Component of Linux kernel

New API (also referred to as NAPI) is an interface to use interrupt mitigation techniques for networking devices in the Linux kernel. Such an approach is intended to reduce the overhead of packet receiving. The idea is to defer incoming message handling until there is a sufficient amount of them so that it is worth handling them all at once.

==Motivation==
A straightforward method of implementing a network driver is to interrupt the kernel by issuing an interrupt request (IRQ) for each and every incoming packet. However, servicing IRQs is costly in terms of processor resources and time. Therefore, the straightforward implementation can be very inefficient in high-speed networks, constantly interrupting the kernel with the thousands of packets per second. Overall performance of the system as well as network throughput can suffer as a result.

Polling is an alternative to interrupt-based processing. The kernel can periodically check for the arrival of incoming network packets without being interrupted, which eliminates the overhead of interrupt processing. Establishing an optimal polling frequency is important, however. Too frequent polling wastes CPU resources by repeatedly checking for incoming packets that have not yet arrived. On the other hand, polling too infrequently introduces latency by reducing system reactivity to incoming packets, and it may result in the loss of packets if the incoming packet buffer fills up before being processed.

As a compromise, the Linux kernel uses the interrupt-driven mode by default and only switches to polling mode when the flow of incoming packets exceeds a certain threshold, known as the "weight" of the network interface.

==Compliant drivers==
A driver using the NAPI interface will work as follow:
- Packet receive interrupts are disabled.
- The driver provides a poll method to the kernel.

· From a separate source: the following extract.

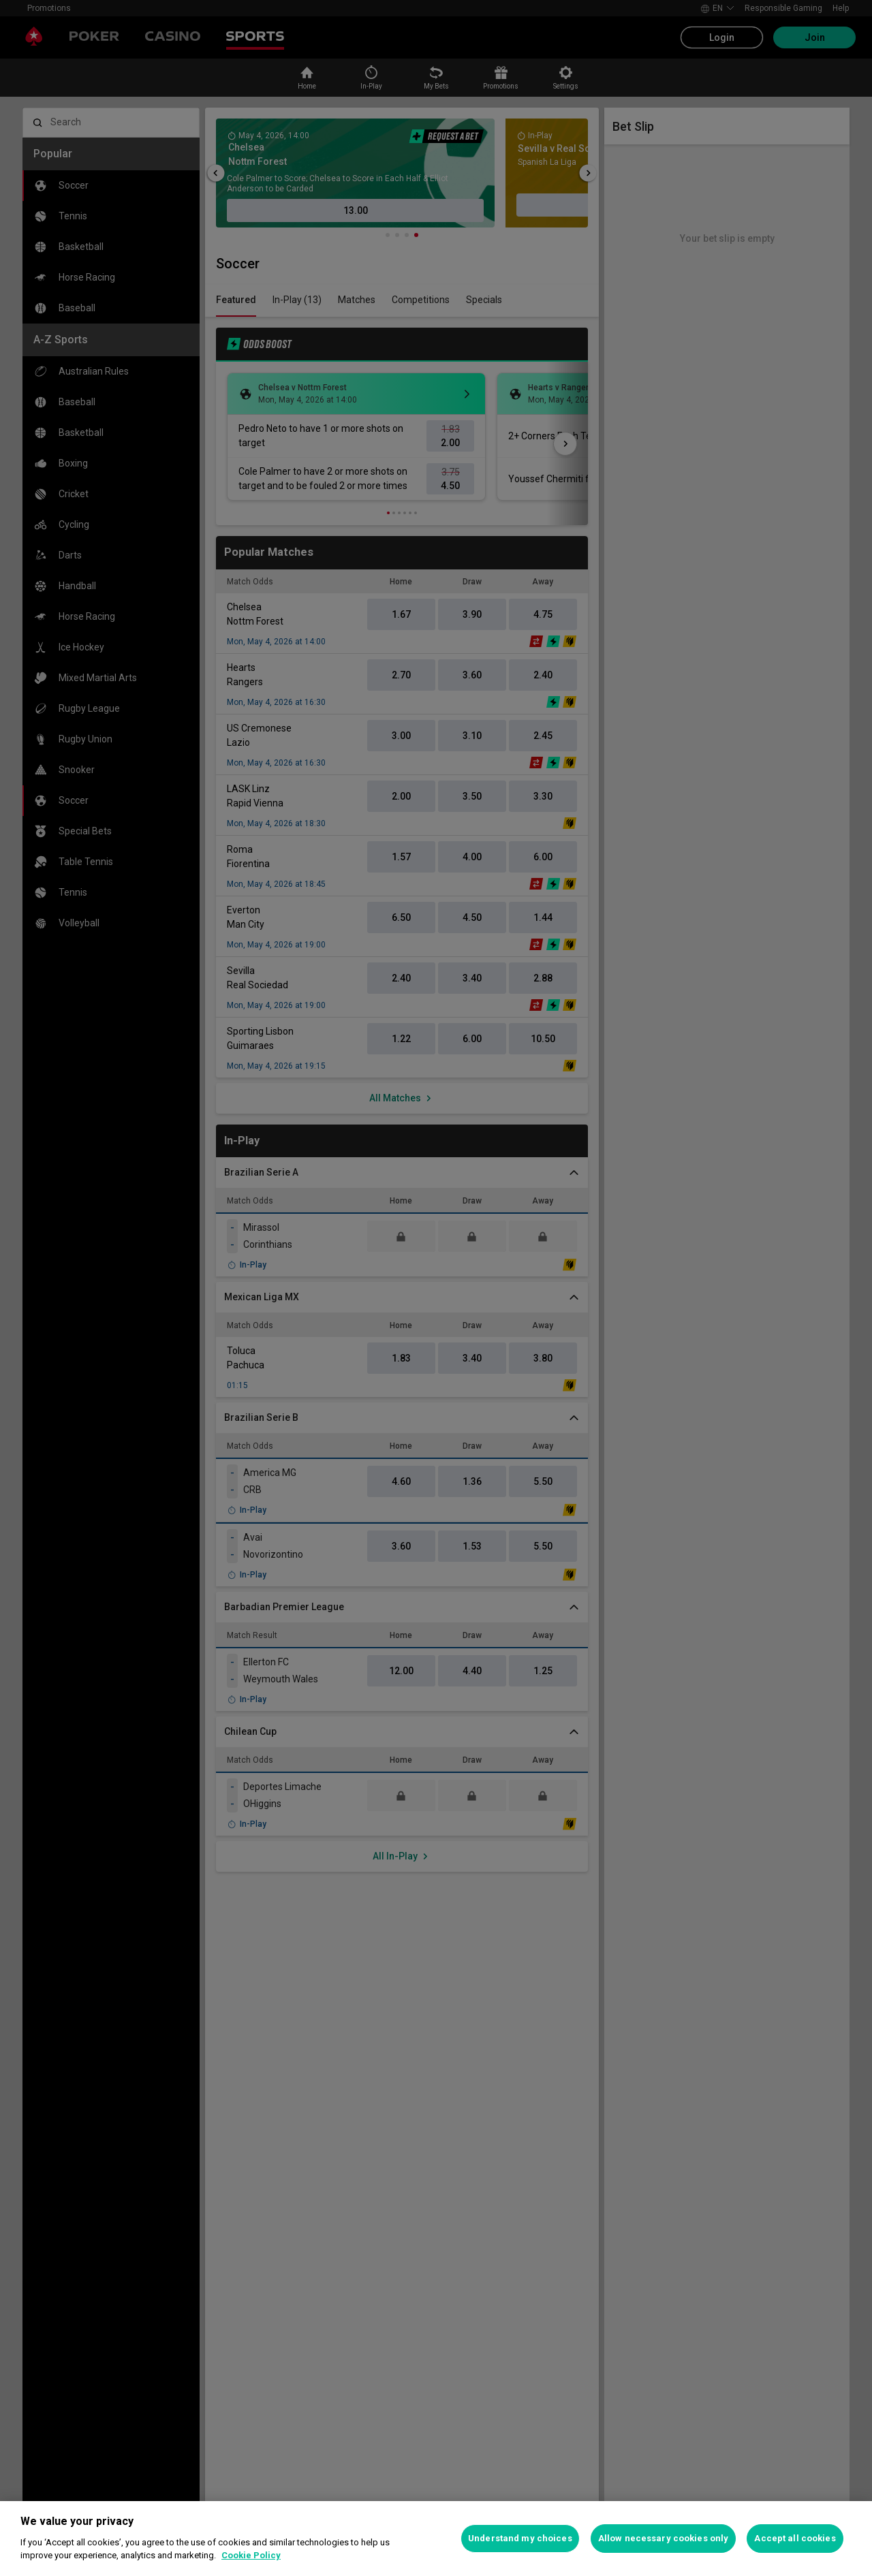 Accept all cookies (794, 2538)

That method will fetch all incoming packets available, on the network card or a DMA ring, so that they will then be handled by the kernel.
- When allowed to, the kernel calls the device poll method to possibly handle many packets at once.

==Advantages==
- The load induced by interrupts is reduced even though the kernel has to poll.
- Packets are less likely to be re-ordered, while out of order packet handling might be a bottleneck otherwise.
- In case the kernel is unable to handle all incoming packets, the kernel does not have to do any work in order to drop them: they are simply overwritten in the network card's incoming ring buffer. Without NAPI, the kernel has to handle every incoming packet regardless of whether there is time to service it, which leads to thrashing.

==History==
NAPI was an over-three-year effort by Alexey Kuznetsov, Jamal Hadi Salim and Robert Olsson. Initial effort to include NAPI was met with resistance by some members of the community, however David Miller worked hard to ensure NAPI's inclusion.

A lot of real world testing was done in the Uppsala university network before inclusion. In fact, www.slu.se was the first production NAPI-based OS and is still powered to this day by NAPI-based Bifrost/Linux routers. The pktgen traffic generator was also born around this time. Pktgen was extensively used to test NAPI scenarios not induced by real world traffic.